Today I made it to the range with the SR-556. I had 6 other rifles to shoot, so the total round count was limited, but I started to get a better feel for how the weapon handled.
I was in luck – also at the range was Mike Pannone of CTT Solutions and Viking Tactics. An all-around good guy, Mike seems always willing to take a minute (or an hour) to help me with my shooting technique. Today, he ran me through a drill he was working on for the Border Patrol agents that he’s paid to train – two shots to the chest and one to the head of a silhouette at 20 meters, two shots at an IPSC A zone steel plate at 50 meters, then two to the chest and one to the head of the silhouette again, and finally back to the steel plate for 2 more hits.
My times with the Ruger SR-556 and an EOTech were in the 10.5 second range, though I was consistently missing shots on the steel plate at 50 meters. Shooting his own AR, Mike was in the low 6 second range – he said an 8 second run was, for him, “slow”. Note that the EOTech XPS2-0, my time with it having expired, has been replaced with my well-used 552 on a LaRue LT-110 riser.
Below, I run through the drill with a BCM lightweight midlength.
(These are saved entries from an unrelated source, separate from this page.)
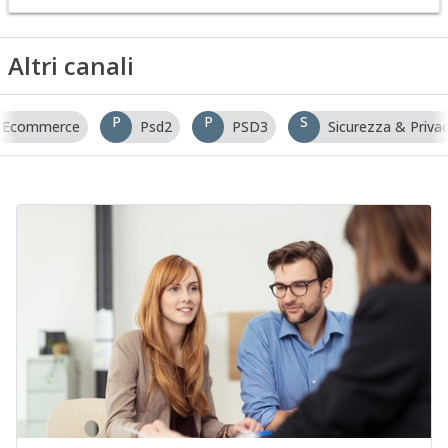
Altri canali
P
P
S
Ecommerce
Psd2
PSD3
Sicurezza & Priva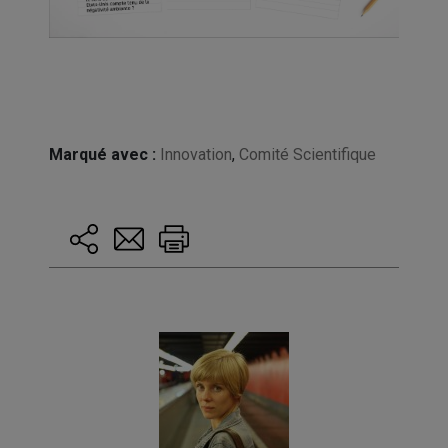
Marqué avec :
Innovation
,
Comité Scientifique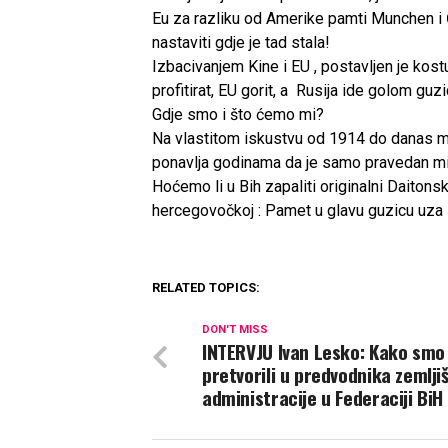
Eu za razliku od Amerike pamti Munchen i 
nastaviti gdje je tad stala!
Izbacivanjem Kine i EU , postavljen je kos
profitirat, EU gorit, a Rusija ide golom guz
Gdje smo i što ćemo mi?
Na vlastitom iskustvu od 1914 do danas mo
ponavlja godinama da je samo pravedan mir
Hoćemo li u Bih zapaliti originalni Daitons
hercegovočkoj : Pamet u glavu guzicu uza zid
RELATED TOPICS:
DON'T MISS
INTERVJU Ivan Lesko: Kako smo
pretvorili u predvodnika zemlji
administracije u Federaciji BiH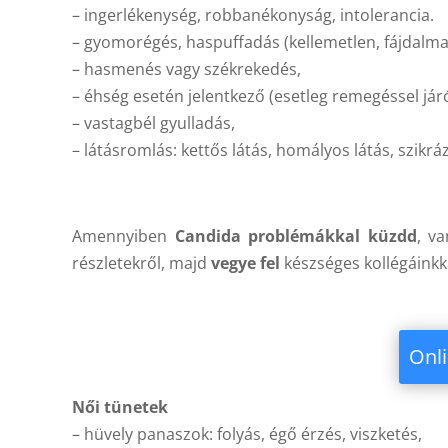
– ingerlékenység, robbanékonyság, intolerancia.
– gyomorégés, haspuffadás (kellemetlen, fájdalma
– hasmenés vagy székrekedés,
– éhség esetén jelentkező (esetleg remegéssel járó
– vastagbél gyulladás,
– látásromlás: kettős látás, homályos látás, szikrá
Amennyiben
Candida problémákkal küzdd
, v
részletekről, majd
vegye fel
készséges kollégáinkk
Onli
Női tünetek
– hüvely panaszok: folyás, égő érzés, viszketés,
The steel plate is the black dot to the left of the silhouette. With the BCM (equipped with a TA33 ACOG), my times were in the high 8s to high 9s – no misses. Although the magnified optic certainly helped, it took a little time to get used to the extra weight out at the front of the Ruger, and I kept “overshooting” as I switched from target to target, which led to frustration, wailing, and gnashing of teeth on my part.
I did not bother with accuracy testing after zeroing the optic, though the weapon seemed consistent enough for the task at hand. Later, I shot the drill once more with the Ruger. It was a “clean” run – no misses – and although the timer was not available, the pace was similar to my earlier ~10-11 second runs. I should add that Mike Pannone considers a 10.2 second “clean” time to be average for the shooters he was training.
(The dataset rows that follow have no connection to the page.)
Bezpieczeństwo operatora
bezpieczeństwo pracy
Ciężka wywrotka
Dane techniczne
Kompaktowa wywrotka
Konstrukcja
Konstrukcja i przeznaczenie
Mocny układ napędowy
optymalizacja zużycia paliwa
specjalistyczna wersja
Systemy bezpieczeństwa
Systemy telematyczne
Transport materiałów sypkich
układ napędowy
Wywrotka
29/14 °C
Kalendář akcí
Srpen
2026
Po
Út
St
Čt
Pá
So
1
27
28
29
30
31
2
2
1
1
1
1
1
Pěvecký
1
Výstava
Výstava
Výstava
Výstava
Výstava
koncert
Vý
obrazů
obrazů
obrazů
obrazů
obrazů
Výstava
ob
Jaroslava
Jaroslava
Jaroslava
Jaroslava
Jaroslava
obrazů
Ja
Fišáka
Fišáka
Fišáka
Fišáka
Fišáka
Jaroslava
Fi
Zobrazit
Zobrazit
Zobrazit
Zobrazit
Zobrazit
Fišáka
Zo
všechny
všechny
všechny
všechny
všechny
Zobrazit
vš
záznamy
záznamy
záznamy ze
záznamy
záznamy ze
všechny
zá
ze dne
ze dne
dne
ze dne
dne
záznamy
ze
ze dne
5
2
Recoil is quite mild – as one might expect from a 10.5lb AR-15 with a rubber buttpad shooting .223 American Eagle. Still, recoil characteristics are not ideal, and the weapon exhibited a little more muzzle rise than I expected. As you can see in the first picture of this review, fired cases were ejected between 4 and 5 o’clock – more to the rear than I’m used to. I left the weapon on setting 2 for the day, and experienced no malfunctions. My only functional complaint – if I really wanted to get nit-picky – was that the selector was stiff when going from “fire” to “safe”, but not “safe” to “fire”.
After that last drill, I tried holding the rifle at the ready for as long as I could – after only a few minutes, my arm became quite sore. Unlike a lightweight standard AR, which I feel that I could hold at the ready or low ready for a very long time, the SR556 was just too much for my weak limbs to hold up all day.
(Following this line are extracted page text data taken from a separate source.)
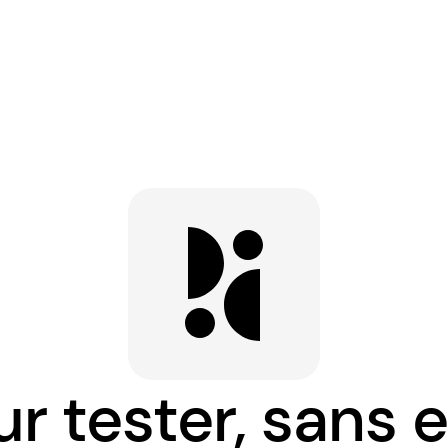
ur tester, san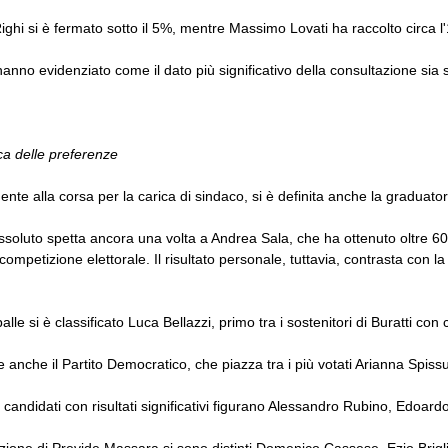
ighi si è fermato sotto il 5%, mentre Massimo Lovati ha raccolto circa l
anno evidenziato come il dato più significativo della consultazione sia sta
ica delle preferenze
nte alla corsa per la carica di sindaco, si è definita anche la graduatoria
assoluto spetta ancora una volta a Andrea Sala, che ha ottenuto oltre 6
 competizione elettorale. Il risultato personale, tuttavia, contrasta con 
alle si è classificato Luca Bellazzi, primo tra i sostenitori di Buratti co
 anche il Partito Democratico, che piazza tra i più votati Arianna Spiss
tri candidati con risultati significativi figurano Alessandro Rubino, Edoar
My initial impression of this weapon is that it is a decent firearm – it functions, and it puts the bullets where you want them to go. If you are willing to train with this weapon and this weapon alone – or its SR-556C brother – you will probably do quite well with it (them), and be happy with the performance of the weapon(s). However, as an AR-15, for my intended use, it is not exactly satisfactory. Its handling characteristics are so different than a “standard” AR-15 that I would find it disconcerting to go back and forth between the two, or at least, I would personally have a fairly steep learning curve every time I switched. It is also unsuited for comfortable all-day carry, such as when hunting or backpacking.
I would like to thank Mike Pannone for taking a good chunk of time out of his busy day to help me out with my shooting yet again. If you get the chance to take a class taught by him, don’t miss out.